Sentaram-se os três. O orientador orou com lágrimas,
invocando a Providência Divina. Foi então que o amigo espiritual, por intermédio
de D. Eulália, falou em voz triste, mas
firme:
- Tomé, em vão temos procurado auxiliar-te na cura.
Atende ao teu caso orgânico, enquanto é oportuno, porque teu corpo está dominado
pela morfeia nervosa. (“pele dura”. ... A
morféia é, de fato, uma variante da esclerodermia localizada.)
Colavida fez-se pálido e esforçou-se por não cair, ali
mesmo, fulminado pelo diagnóstico doloroso.
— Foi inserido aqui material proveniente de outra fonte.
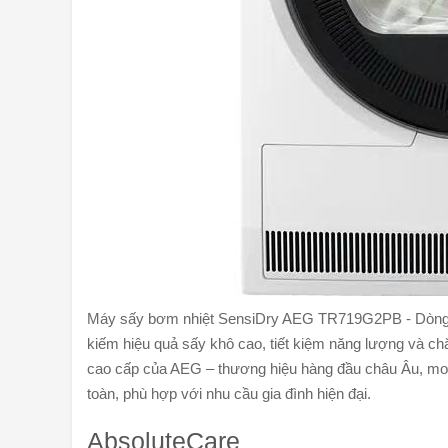
Máy sấy bơm nhiệt SensiDry AEG TR719G2PB - Dòng 70
kiếm hiệu quả sấy khô cao, tiết kiệm năng lượng và 
cao cấp của AEG – thương hiệu hàng đầu châu Âu, mo
toàn, phù hợp với nhu cầu gia đình hiện đại.
AbsoluteCare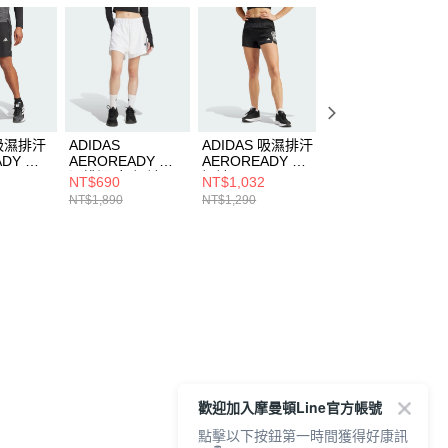
 吸濕排汗
ADIDAS
ADIDAS 吸濕排汗
ADIDAS 吸濕排汗
ADY 男
AEROREADY 吸
AEROREADY 女
AEROREADY 女
06
濕排汗 女 短褲
短褲 IX6371
外套 IS0308
NT$690
NT$1,032
NT$1,390
IN9481
NT$1,890
NT$1,290
NT$3,690
歡迎加入摩曼頓Line官方帳號
點擊以下按鈕第一時間獲得好康訊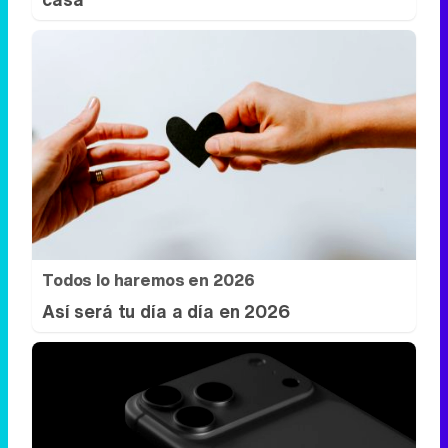
Todos lo haremos en 2026
Así será tu día a día en 2026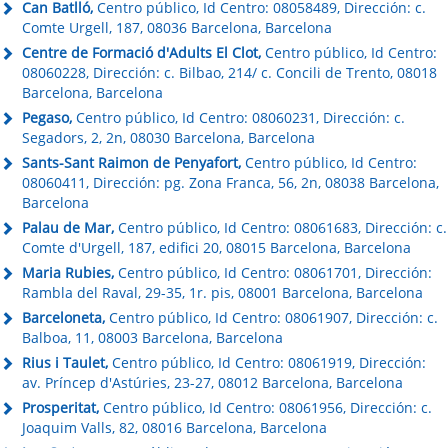
Can Batlló,
Centro público, Id Centro: 08058489, Dirección: c.
Comte Urgell, 187, 08036 Barcelona, Barcelona
Centre de Formació d'Adults El Clot,
Centro público, Id Centro:
08060228, Dirección: c. Bilbao, 214/ c. Concili de Trento, 08018
Barcelona, Barcelona
Pegaso,
Centro público, Id Centro: 08060231, Dirección: c.
Segadors, 2, 2n, 08030 Barcelona, Barcelona
Sants-Sant Raimon de Penyafort,
Centro público, Id Centro:
08060411, Dirección: pg. Zona Franca, 56, 2n, 08038 Barcelona,
Barcelona
Palau de Mar,
Centro público, Id Centro: 08061683, Dirección: c.
Comte d'Urgell, 187, edifici 20, 08015 Barcelona, Barcelona
Maria Rubies,
Centro público, Id Centro: 08061701, Dirección:
Rambla del Raval, 29-35, 1r. pis, 08001 Barcelona, Barcelona
Barceloneta,
Centro público, Id Centro: 08061907, Dirección: c.
Balboa, 11, 08003 Barcelona, Barcelona
Rius i Taulet,
Centro público, Id Centro: 08061919, Dirección:
av. Príncep d'Astúries, 23-27, 08012 Barcelona, Barcelona
Prosperitat,
Centro público, Id Centro: 08061956, Dirección: c.
Joaquim Valls, 82, 08016 Barcelona, Barcelona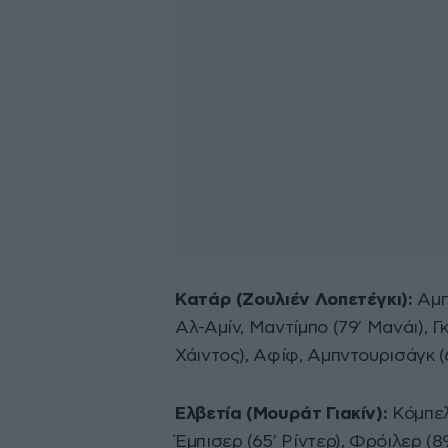
Κατάρ (Ζουλιέν Λοπετέγκι):
Αμπ
Αλ-Αμίν, Μαντίμπο (79′ Μανάι), Γ
Χάιντος), Αφίφ, Αμπντουρισάγκ (6
Ελβετία (Μουράτ Γιακίν):
Κόμπελ
Έμπισερ (65′ Ρίντερ), Φρόιλερ (89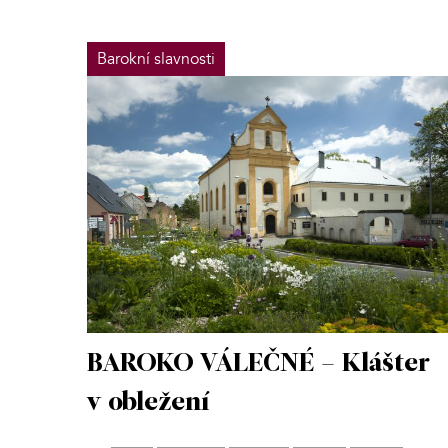
Barokní slavnosti
BAROKO VÁLEČNÉ – Klášter
v obležení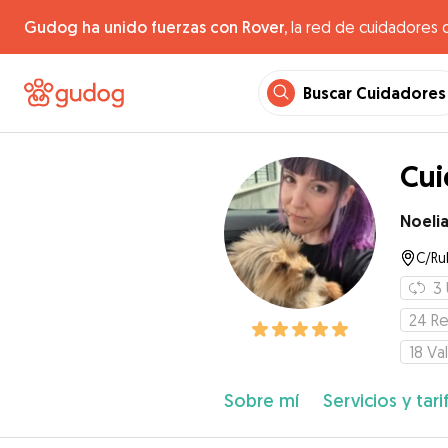
Gudog ha unido fuerzas con Rover,
la red de cuidadores 
Buscar Cuidadores
Cu
Noeli
C/Ru
3
24
Re
18
Va
Sobre mí
Servicios y tari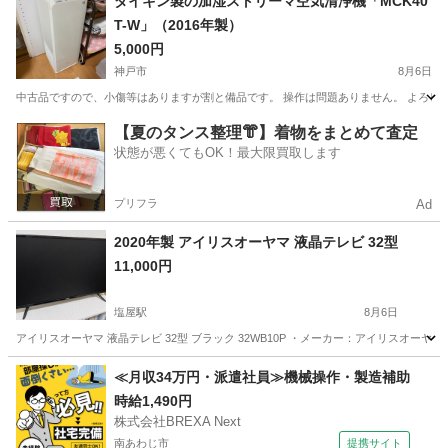
ダイキン製の加湿ストリーマ空気清浄機「MCK40
T-W」（2016年製）
5,000円
神戸市
8月6日
中古品ですので、小傷等はありますが割と備品です。 操作は問題ありません。 よろし
兵庫
神戸市
季節、空調家電
MCK
【夏のタンス整理👘】着物をまとめて査定
状態が悪くてもOK！最大限買取します
プリフラ
Ad
2020年製 アイリスオーヤマ 液晶テレビ 32型
11,000円
塩屋駅
8月6日
アイリスオーヤマ 液晶テレビ 32型 ブラック 32WB10P ・メーカー：アイリスオーヤマ（IRIS
兵庫
神戸市
塩屋駅
テレビ
アイリスオーヤマ
≪月収34万円・派遣社員≫機械操作・製造補助
時給1,490円
株式会社BREXA Next
南あわじ市
提携サイト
Disseram-se as preces, sob forte emoção.
No dia imediato, o doente, atormentado, procurou
gabinetes de pesquisas e especialistas em moléstias do sangue, obtendo a
confirmação amarga. À noite insistiu para que Martinho e D. Eulália se
reunissem na sua companhia. Estava desfigurado, em pranto. Terminada a prece do
diretor da reduzida assembleia, o enfermo exclamou soluçando:
- Oh! benfeitores invisíveis, por quem sois, auxiliai-me
o destino cruel! que surpresa dolorosa a que me preparastes, dando-me conhecimento
da realidade terrível!..
Mas, nesse instante, a generosa entidade de Acácio tomou
o punho da médium e escreveu:
- Conforma-te, meu querido Tomé! Não querias a verdade
completa, o diagnóstico aproximado de tua situação orgânica? Não chores. Lembra-te
de que Jesus é o Divino Medico e não esqueças que, se tens agora a lepra do
mundo não estás esquecido pela bondade de Deus.